WHAT TO WORK ON:
Please copy every record below exactly, but leave the pictures out.

[Stored items]
* * *
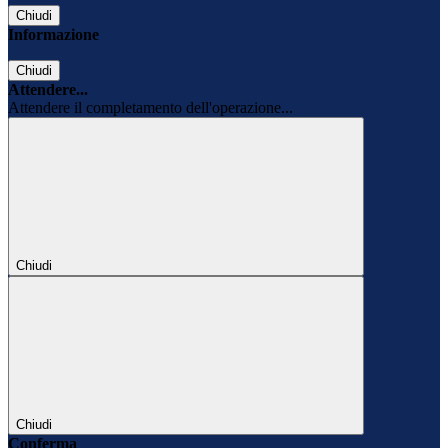
Chiudi
Informazione
Chiudi
Attendere...
Attendere il completamento dell'operazione...
Chiudi
Chiudi
Conferma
* * *
RESULT OF THIS EXERCISE:
Chiudi
Informazione
Chiudi
Attendere...
Attendere il completamento dell'operazione...
Chiudi
Chiudi
Conferma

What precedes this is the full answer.